By Mohamed Sabry
CAIRO (AA) – Egyptian authorities have frozen the assets of 1,370 members of the now-outlawed Muslim Brotherhood group since late 2013, according to an Egyptian official.
Ezzat Khamis, the head of a government-appointed committee tasked with running the Brotherhood’s confiscated assets, said Sunday that 1,125 Brotherhood-linked NGOs had also been seized since September of 2013.
“A total of 105 [Brotherhood-run] schools and 43 [Brotherhood-run] hospitals have also been seized by the committee,” he added.
In September of 2013, an Egyptian court banned the activities of the decades-old Muslim Brotherhood, the group of which ousted and imprisoned President Mohamed Morsi was a leading member.
The court also ordered the group’s dissolution and the confiscation of its offices and funds.
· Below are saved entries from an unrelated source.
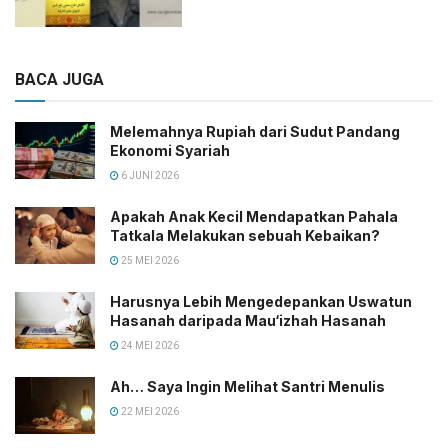
BACA JUGA
Melemahnya Rupiah dari Sudut Pandang
Ekonomi Syariah
6 JUNI 2026
Apakah Anak Kecil Mendapatkan Pahala
Tatkala Melakukan sebuah Kebaikan?
25 MEI 2026
Harusnya Lebih Mengedepankan Uswatun
Hasanah daripada Mau‘izhah Hasanah
24 MEI 2026
Ah… Saya Ingin Melihat Santri Menulis
22 MEI 2026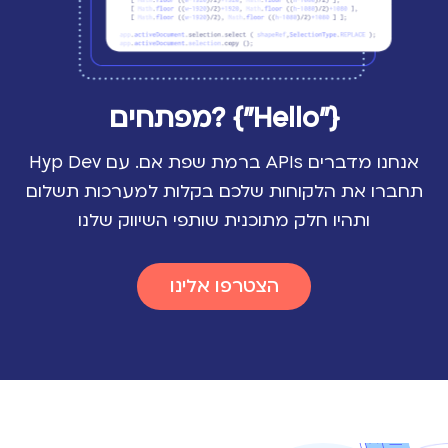
{"Hello"} ?מפתחים
אנחנו מדברים APIs ברמת שפת אם.
עם Hyp Dev
תחברו את הלקוחות שלכם בקלות למערכות תשלום
ותהיו חלק מתוכנית שותפי השיווק שלנו
הצטרפו אלינו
Khamis went on to accuse the Brotherhood of leaking classified documents from the presidency to the Brotherhood’s guidance office — the group’s highest decision-making body — during Morsi’s single year in office.
“Documents seized from the guidance office show that the Brotherhood’s leader and guidance office were ruling the country,” he said.
In mid-2013, the Egyptian military ousted and imprisoned Morsi, Egypt’s first freely elected president, following protests against his administration.
Since Morsi’s ouster, the Egyptian authorities have launched a relentless crackdown on the Brotherhood, killing hundreds and arresting tens of thousands.
In late 2013, the government designated the Brotherhood a “terrorist organization”, accusing it of carrying out attacks against Egyptian security forces.
The Brotherhood, for its part, insists it is committed to peaceful activism with a view to reversing what it describes as the “military coup” against Egypt’s first democratically-elected president.